One mole each of 2NO (g) and 2 4N O (g)were mixed in a 1 3dm flask and allowed toequilibrate. The following equilibrium wasestablished : 32 2 42NO (g) N O (g)If at equilibrium the reaction mixturecontained 0.75 moles of 2 4N O (g) , calculatethe value of equilibrium constant ck for thereaction

To calculate the equilibrium constant (Kc) for the given reaction, we need to use the balanced equation and the concentrations of the reactants and products at equilibrium.

The balanced equation for the reaction is: 2NO (g) + 2N2O4 (g) ⇌ 4NO2 (g)

At equilibrium, the reaction mixture contains 0.75 moles of N2O4 (g). Since the stoichiometric coefficient of N2O4 (g) is 2, the concentration of N2O4 (g) at equilibrium is 0.75/1.3 = 0.577 moles/dm^3.

Using the stoichiometry of the balanced equation, we can determine the concentration of NO (g) at equilibrium.

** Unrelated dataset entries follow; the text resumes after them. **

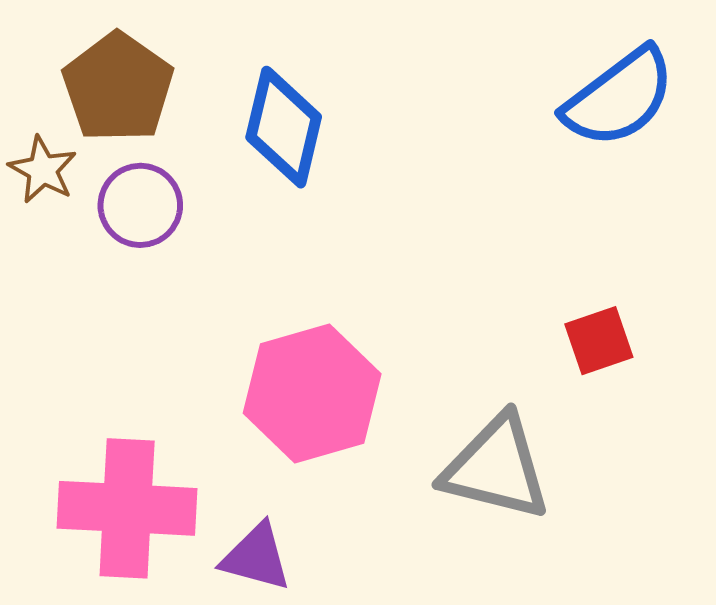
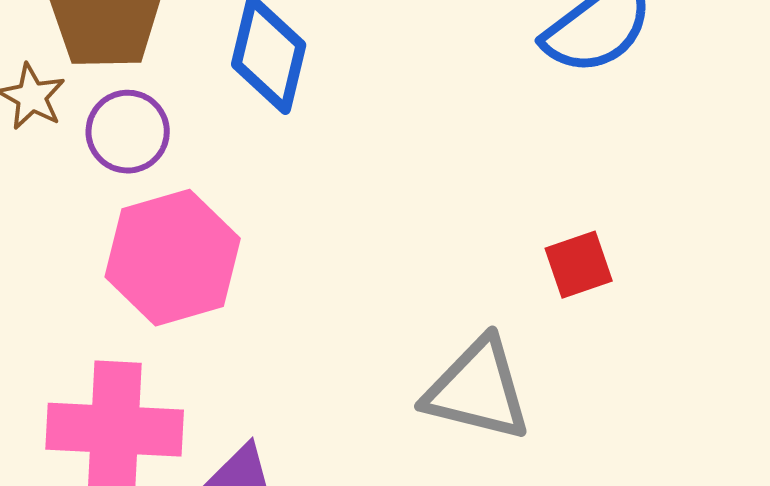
pink hexagon: (312, 393) -> (173, 258), moved

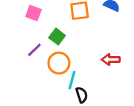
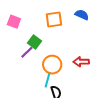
purple line: (34, 50) -> (27, 52), moved
orange circle: (59, 63) -> (52, 65), moved

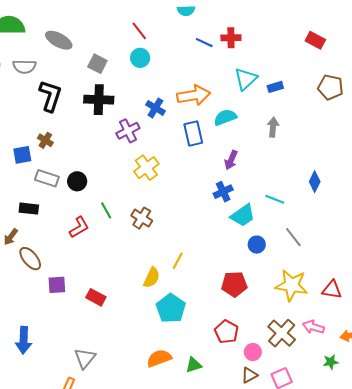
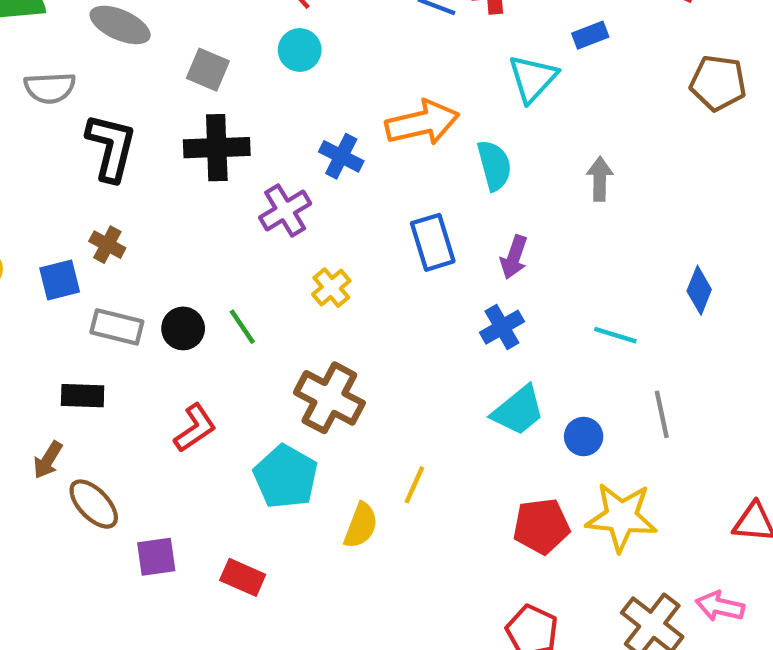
blue rectangle: (275, 87) -> (590, 35), moved
cyan semicircle: (225, 117) -> (494, 165), turned 100
blue rectangle: (193, 133) -> (433, 242), moved
yellow cross: (146, 168) -> (331, 288), size x0.7
green line: (106, 210) -> (242, 327), moved
cyan trapezoid: (243, 215) -> (518, 411), moved
brown cross: (142, 218) -> (329, 398), size x1.4
gray line: (293, 237) -> (662, 414), turned 30
yellow star: (292, 285) -> (621, 517), moved
cyan pentagon: (171, 308) -> (286, 477), moved

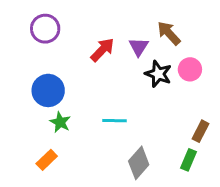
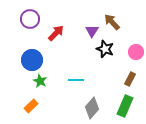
red arrow: (102, 50) -> (56, 33), moved
pink circle: (190, 69) -> (136, 52), moved
brown rectangle: (201, 131) -> (130, 79), moved
green rectangle: (188, 160) -> (125, 106), size x1.5

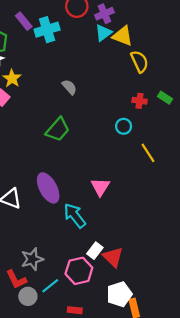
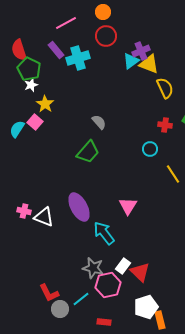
purple cross: (104, 14) -> (141, 51), moved
gray semicircle: (69, 87) -> (99, 122), moved
gray star: (32, 259) -> (93, 268), moved, turned 30

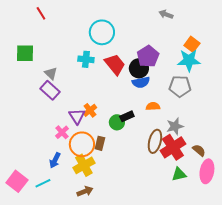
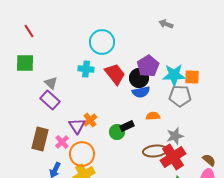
red line: (41, 13) -> (29, 31), moved
orange square: (192, 44) -> (192, 77), moved, turned -35
cyan star: (189, 60) -> (174, 75), moved
brown ellipse: (155, 141) -> (155, 151), turned 70
brown rectangle: (100, 143) -> (40, 139), moved, size x1.6
brown semicircle: (199, 150) -> (209, 160), moved

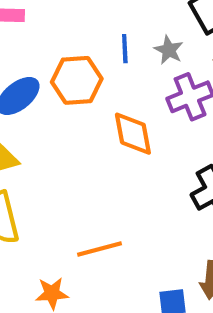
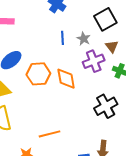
orange hexagon: (77, 80) -> (38, 74), moved

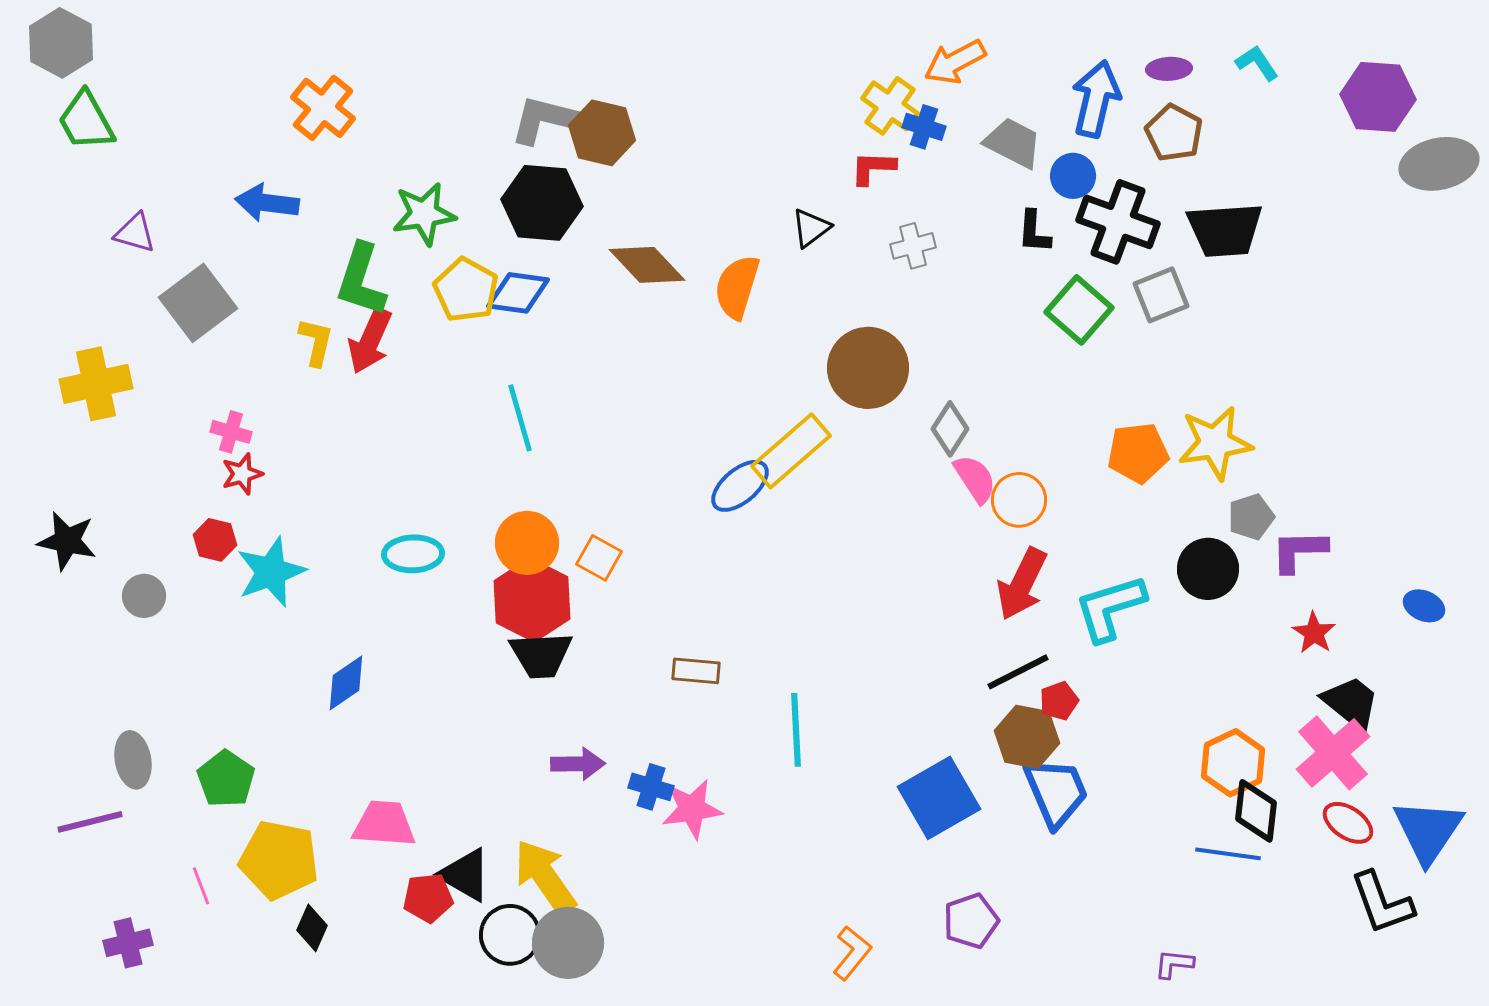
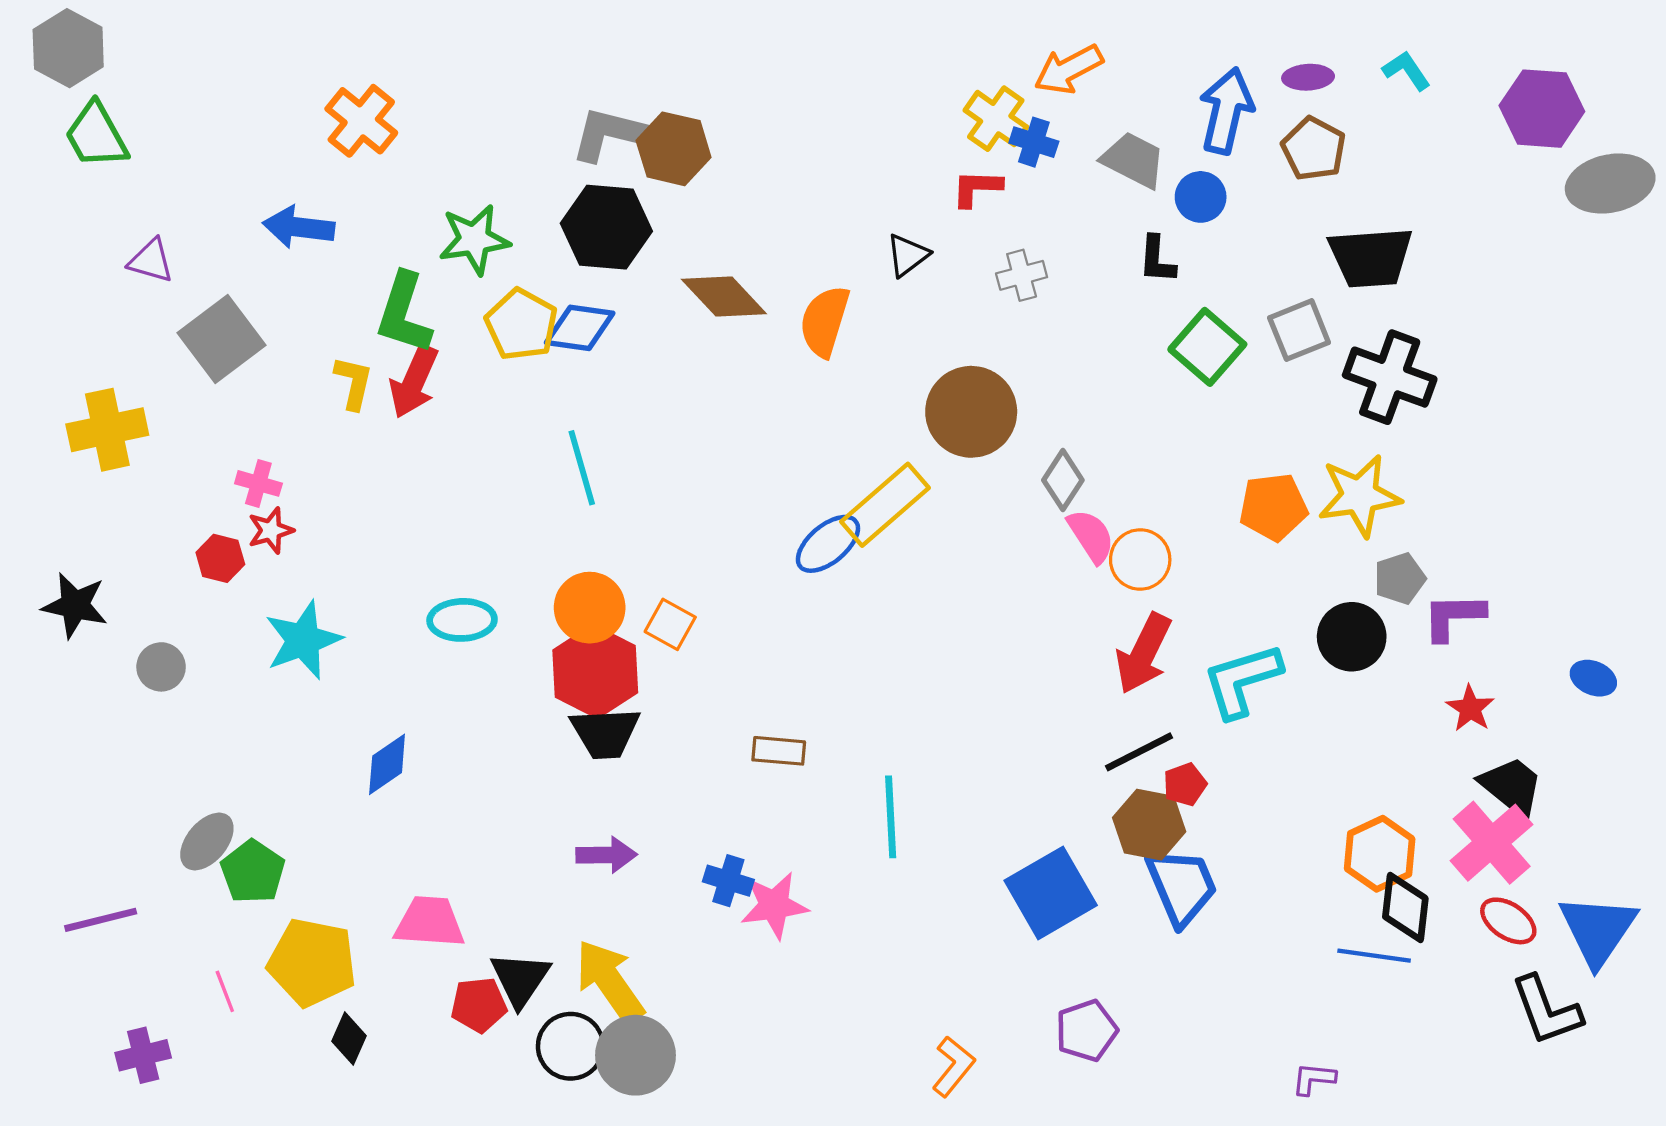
black cross: (1118, 222) -> (1390, 377), moved
red hexagon: (215, 540) -> (220, 558), moved
gray ellipse: (133, 760) -> (207, 841), moved, turned 50
purple arrow: (578, 764) -> (606, 855), moved
black triangle: (465, 875) -> (520, 979), turned 34

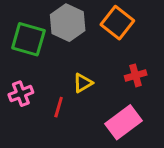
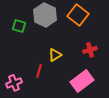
green square: (28, 39) -> (19, 26), size x0.6
pink cross: (21, 94) -> (14, 83), moved

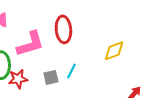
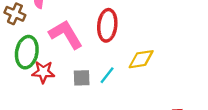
pink L-shape: (30, 44) -> (66, 34), turned -116
yellow diamond: (114, 51) -> (141, 59), moved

Since the stoichiometric coefficient of NO (g) is also 2, the concentration of NO (g) at equilibrium is 2 * 0.577 = 1.154 moles/dm^3.

The concentration of NO2 (g) at equilibrium can be calculated by subtracting the concentration of N2O4 (g) from the initial concentration of NO2 (g). Since the initial concentration of N2O4 (g) is 0 moles/dm^3, the concentration of NO2 (g) at equilibrium is 2 * 0.577 = 1.154 moles/dm^3.

Now, we can substitute the equilibrium concentrations into the equilibrium expression to calculate the value of Kc: Kc = [NO2]^4 / ([NO]^2 * [N2O4]^2) = (1.154^4) / ((1.154^2) * (0.577^2)) = 2.56

Therefore, the value of the equilibrium constant (Kc) for the reaction is 2.56.